A total of 964 participants consisting of 564 patients and 400 healthy donors were studied from January 2004 to June 2007. Of this total, 207 patients had SLE according to the updated and revised classification criteria of the American College of Rheumatology (ACR) 1920. Demographic data and a detailed characterization of the SLE patients are shown in Table S1 in Additional file 1.

The non-SLE cohort included 162 individuals with rheumatoid arthritis (RA) 21, 88 patients with Sjögren's syndrome (SS) who fulfilled the revised European classification criteria 22, 81 patients with SSc according to the ACR criteria of 1980 23 and 26 patients with myositis 24.

All patients were recruited from the Department of Rheumatology and Clinical Immunology, Charité University Hospital, Berlin, Germany. The Ethics Committee of the Medical Faculty of the Charité University Hospital approved the study, and written informed consent was obtained from all participants.

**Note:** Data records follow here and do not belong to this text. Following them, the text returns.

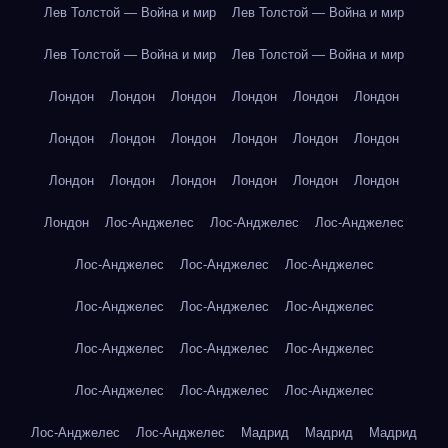
Лев Толстой — Война и мир
Лев Толстой — Война и мир
Лев Толстой — Война и мир
Лев Толстой — Война и мир
Лондон
Лондон
Лондон
Лондон
Лондон
Лондон
Лондон
Лондон
Лондон
Лондон
Лондон
Лондон
Лондон
Лондон
Лондон
Лондон
Лондон
Лондон
Лондон
Лос-Анджелес
Лос-Анджелес
Лос-Анджелес
Лос-Анджелес
Лос-Анджелес
Лос-Анджелес
Лос-Анджелес
Лос-Анджелес
Лос-Анджелес
Лос-Анджелес
Лос-Анджелес
Лос-Анджелес
Лос-Анджелес
Лос-Анджелес
Лос-Анджелес
Лос-Анджелес
Лос-Анджелес
Мадрид
Мадрид
Мадрид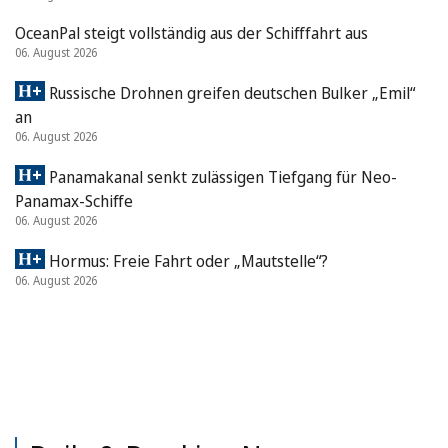
OceanPal steigt vollständig aus der Schifffahrt aus
06. August 2026
Russische Drohnen greifen deutschen Bulker „Emil“
an
06. August 2026
Panamakanal senkt zulässigen Tiefgang für Neo-
Panamax-Schiffe
06. August 2026
Hormus: Freie Fahrt oder „Mautstelle“?
06. August 2026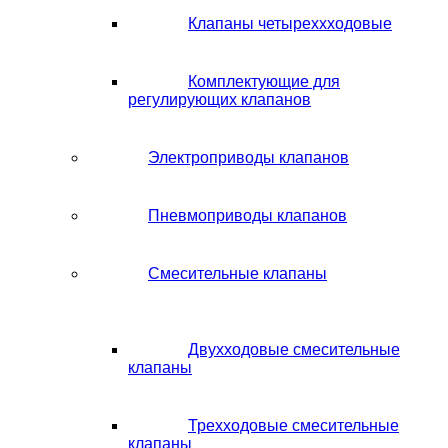
Клапаны четыреххходовые
Комплектующие для
регулирующих клапанов
Электроприводы клапанов
Пневмоприводы клапанов
Смесительные клапаны
Двухходовые смесительные
клапаны
Трехходовые смесительные
клапаны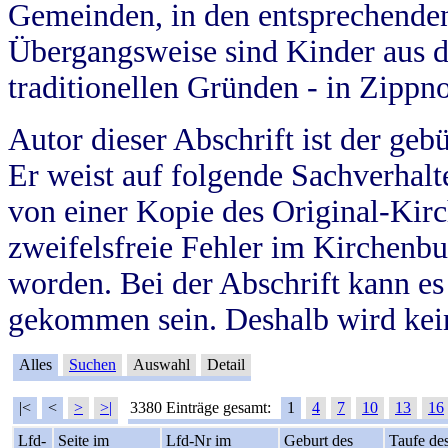
Gemeinden, in den entsprechende
Übergangsweise sind Kinder aus 
traditionellen Gründen - in Zippn
Autor dieser Abschrift ist der geb
Er weist auf folgende Sachverhalte
von einer Kopie des Original-Kirc
zweifelsfreie Fehler im Kirchenbuc
worden. Bei der Abschrift kann e
gekommen sein. Deshalb wird kein
Alles
Suchen
Auswahl
Detail
|<
<
>
>|
3380 Einträge gesamt:
1
4
7
10
13
16
Lfd-
Seite im
Lfd-Nr im
Geburt des
Taufe de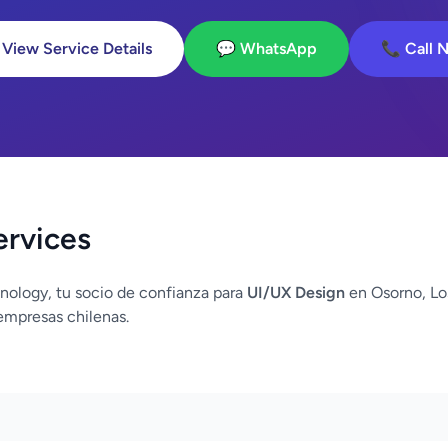
 View Service Details
💬 WhatsApp
📞 Call 
ervices
nology, tu socio de confianza para
UI/UX Design
en Osorno, Lo
empresas chilenas.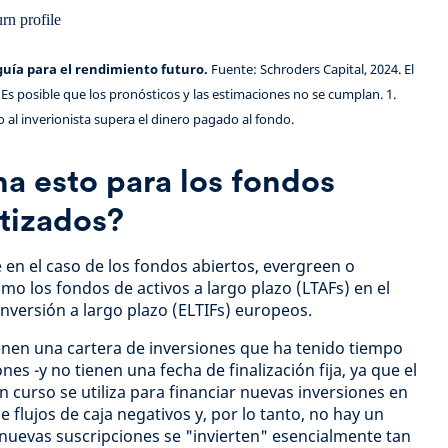
guía para el rendimiento futuro.
Fuente: Schroders Capital, 2024. El
s. Es posible que los pronósticos y las estimaciones no se cumplan. 1.
o al inverionista supera el dinero pagado al fondo.
a esto para los fondos
tizados?
 en el caso de los fondos abiertos, evergreen o
mo los fondos de activos a largo plazo (LTAFs) en el
inversión a largo plazo (ELTIFs) europeos.
enen una cartera de inversiones que ha tenido tiempo
nes -y no tienen una fecha de finalización fija, ya que el
en curso se utiliza para financiar nuevas inversiones en
e flujos de caja negativos y, por lo tanto, no hay un
s nuevas suscripciones se "invierten" esencialmente tan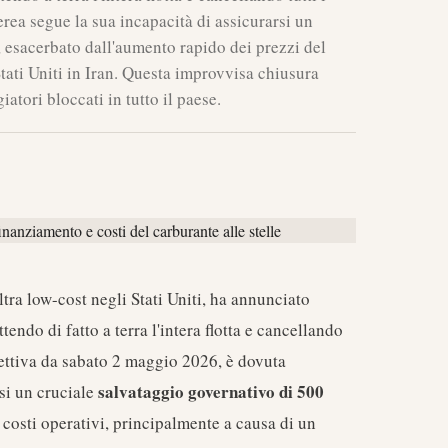
aerea segue la sua incapacità di assicurarsi un
, esacerbato dall'aumento rapido dei prezzi del
Stati Uniti in Iran. Questa improvvisa chiusura
atori bloccati in tutto il paese.
tra low-cost negli Stati Uniti, ha annunciato
endo di fatto a terra l'intera flotta e cancellando
ffettiva da sabato 2 maggio 2026, è dovuta
salvataggio governativo di 500
si un cruciale
 costi operativi, principalmente a causa di un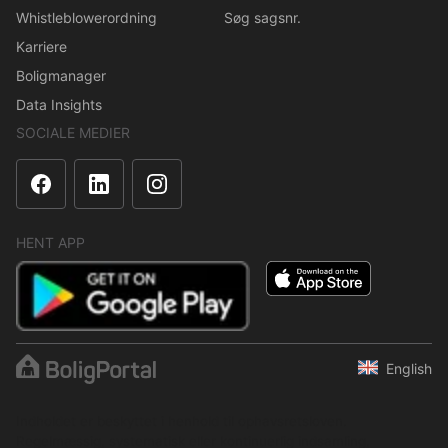
Whistleblowerordning
Søg sagsnr.
Karriere
Boligmanager
Data Insights
SOCIALE MEDIER
HENT APP
English
Indholdet er beskyttet i henhold til ophavsretsloven.
Regelmæssig, systematisk eller kontinuerlig indsamling,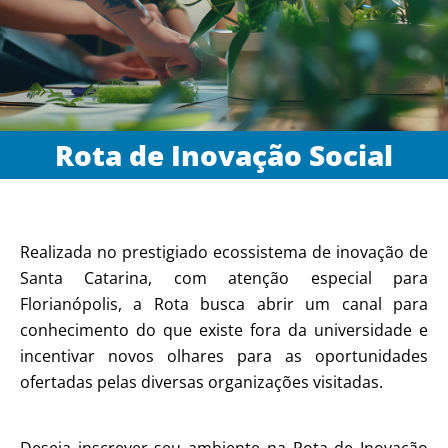
Rota de Inovação Social
Realizada no prestigiado ecossistema de inovação de
Santa Catarina, com atenção especial para
Florianópolis, a Rota busca abrir um canal para
conhecimento do que existe fora da universidade e
incentivar novos olhares para as oportunidades
ofertadas pelas diversas organizações visitadas.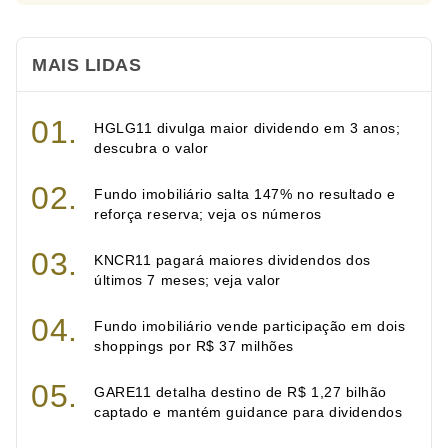
MAIS LIDAS
HGLG11 divulga maior dividendo em 3 anos;
descubra o valor
Fundo imobiliário salta 147% no resultado e
reforça reserva; veja os números
KNCR11 pagará maiores dividendos dos
últimos 7 meses; veja valor
Fundo imobiliário vende participação em dois
shoppings por R$ 37 milhões
GARE11 detalha destino de R$ 1,27 bilhão
captado e mantém guidance para dividendos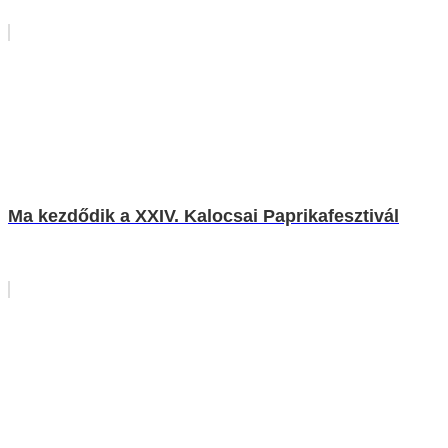
Ma kezdődik a XXIV. Kalocsai Paprikafesztivál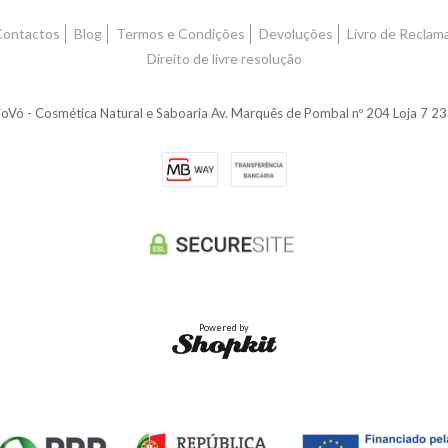
Contactos
Blog
Termos e Condições
Devoluções
Livro de Reclam
Direito de livre resolução
oVó - Cosmética Natural e Saboaria Av. Marquês de Pombal nº 204 Loja 7 
Powered by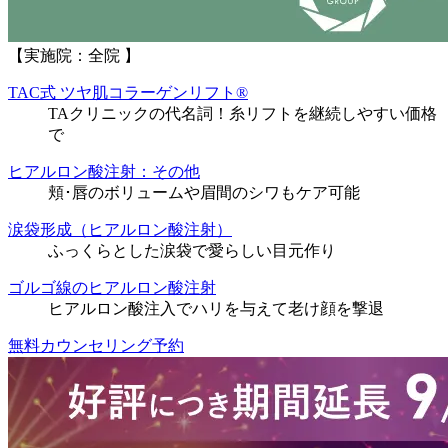
【実施院：全院 】
TAC式 ツヤ肌コラーゲンリフト®
TAクリニックの代名詞！糸リフトを継続しやすい価格
で
ヒアルロン酸注射：その他
頬･唇のボリュームや眉間のシワもケア可能
涙袋形成（ヒアルロン酸注射）
ふっくらとした涙袋で愛らしい目元作り
ゴルゴ線のヒアルロン酸注射
ヒアルロン酸注入でハリを与えて老け顔を撃退
無料カウンセリング予約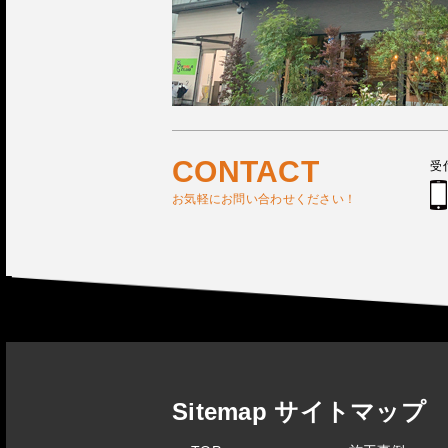
CONTACT
受
お気軽にお問い合わせください！
Sitemap サイトマップ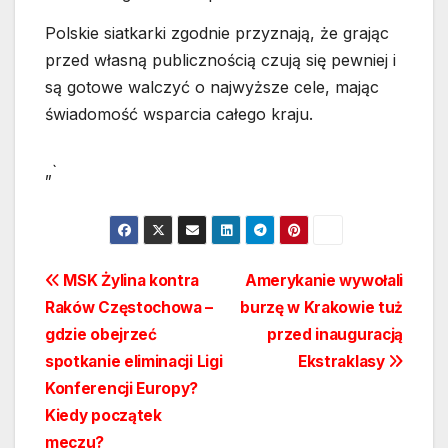
Polskie siatkarki zgodnie przyznają, że grając
przed własną publicznością czują się pewniej i
są gotowe walczyć o najwyższe cele, mając
świadomość wsparcia całego kraju.
„`
Nawigacja
MSK Żylina kontra
Amerykanie wywołali
Raków Częstochowa –
burzę w Krakowie tuż
wpisu
gdzie obejrzeć
przed inauguracją
spotkanie eliminacji Ligi
Ekstraklasy
Konferencji Europy?
Kiedy początek
meczu?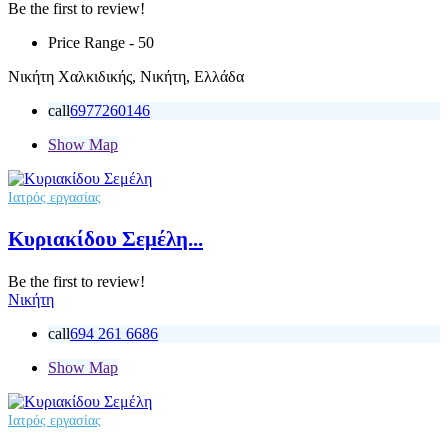
Be the first to review!
Price Range
- 50
Νικήτη Χαλκιδικής, Νικήτη, Ελλάδα
call
6977260146
Show Map
Ιατρός εργασίας
Κυριακίδου Σεμέλη...
Be the first to review!
Νικήτη
call
694 261 6686
Show Map
Ιατρός εργασίας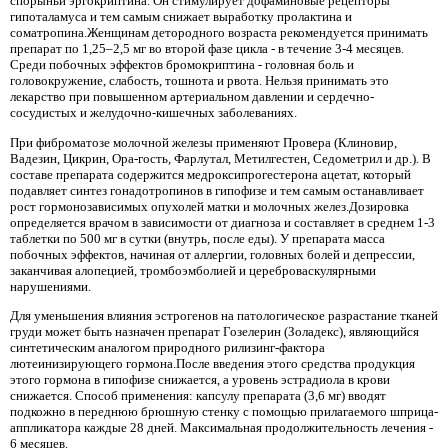
спорыньи эргокриптина. Он стимулирует дофаминовые рецепторы
гипоталамуса и тем самым снижает выработку пролактина и
соматропина.Женщинам детородного возраста рекомендуется принимать
препарат по 1,25–2,5 мг во второй фазе цикла - в течение 3-4 месяцев.
Среди побочных эффектов бромокриптина - головная боль и
головокружение, слабость, тошнота и рвота. Нельзя принимать это
лекарство при повышенном артериальном давлении и сердечно-
сосудистых и желудочно-кишечных заболеваниях.
При фиброматозе молочной железы применяют Провера (Клиновир,
Вадезин, Цикрин, Ора-гость, Фарлутал, Метилгестен, Седометрил и др.). В
составе препарата содержится медроксипрогестерона ацетат, который
подавляет синтез гонадотропинов в гипофизе и тем самым останавливает
рост гормонозависимых опухолей матки и молочных желез.Дозировка
определяется врачом в зависимости от диагноза и составляет в среднем 1-3
таблетки по 500 мг в сутки (внутрь, после еды). У препарата масса
побочных эффектов, начиная от аллергии, головных болей и депрессии,
заканчивая алопецией, тромбоэмболией и цереброваскулярными
нарушениями.
Для уменьшения влияния эстрогенов на патологическое разрастание тканей
груди может быть назначен препарат Гозелерин (Золадекс), являющийся
синтетическим аналогом природного рилизинг-фактора
лютеинизирующего гормона.После введения этого средства продукция
этого гормона в гипофизе снижается, а уровень эстрадиола в крови
снижается. Способ применения: капсулу препарата (3,6 мг) вводят
подкожно в переднюю брюшную стенку с помощью прилагаемого шприца-
аппликатора каждые 28 дней. Максимальная продолжительность лечения -
6 месяцев.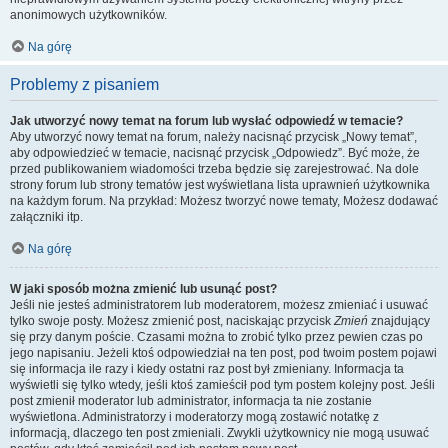
anonimowych użytkowników.
Na górę
Problemy z pisaniem
Jak utworzyć nowy temat na forum lub wysłać odpowiedź w temacie?
Aby utworzyć nowy temat na forum, należy nacisnąć przycisk „Nowy temat”,
aby odpowiedzieć w temacie, nacisnąć przycisk „Odpowiedz”. Być może, że
przed publikowaniem wiadomości trzeba będzie się zarejestrować. Na dole
strony forum lub strony tematów jest wyświetlana lista uprawnień użytkownika
na każdym forum. Na przykład: Możesz tworzyć nowe tematy, Możesz dodawać
załączniki itp.
Na górę
W jaki sposób można zmienić lub usunąć post?
Jeśli nie jesteś administratorem lub moderatorem, możesz zmieniać i usuwać
tylko swoje posty. Możesz zmienić post, naciskając przycisk
Zmień
znajdujący
się przy danym poście. Czasami można to zrobić tylko przez pewien czas po
jego napisaniu. Jeżeli ktoś odpowiedział na ten post, pod twoim postem pojawi
się informacja ile razy i kiedy ostatni raz post był zmieniany. Informacja ta
wyświetli się tylko wtedy, jeśli ktoś zamieścił pod tym postem kolejny post. Jeśli
post zmienił moderator lub administrator, informacja ta nie zostanie
wyświetlona. Administratorzy i moderatorzy mogą zostawić notatkę z
informacją, dlaczego ten post zmieniali. Zwykli użytkownicy nie mogą usuwać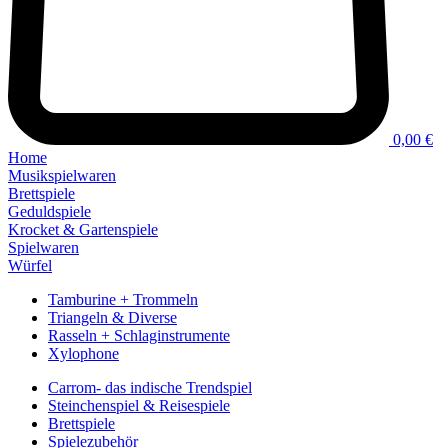
0,00 €
Home
Musikspielwaren
Brettspiele
Geduldspiele
Krocket & Gartenspiele
Spielwaren
Würfel
Tamburine + Trommeln
Triangeln & Diverse
Rasseln + Schlaginstrumente
Xylophone
Carrom- das indische Trendspiel
Steinchenspiel & Reisespiele
Brettspiele
Spielezubehör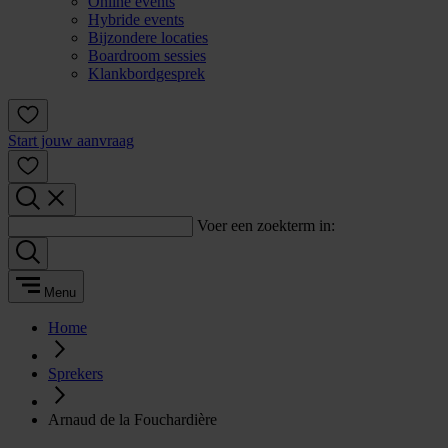
Online events
Hybride events
Bijzondere locaties
Boardroom sessies
Klankbordgesprek
Start jouw aanvraag
Voer een zoekterm in:
Menu
Home
Sprekers
Arnaud de la Fouchardière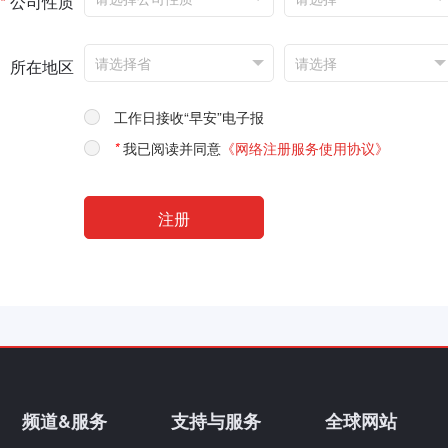
*
公司性质
所在地区
工作日接收“早安”电子报
*
我已阅读并同意
《网络注册服务使用协议》
频道&服务
支持与服务
全球网站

Sera from healthy donors were recruited in cooperation with the University of Lübeck and were investigated using the anti-dsDNA ELISA, antinucleosome ELISA and the Anti-dsDNA-NcX ELISA. The female:male ratio of healthy donors was 13:87, and their mean age was 35.13 years (age range, 18 to 65 years). Written informed consent was obtained from all healthy participants.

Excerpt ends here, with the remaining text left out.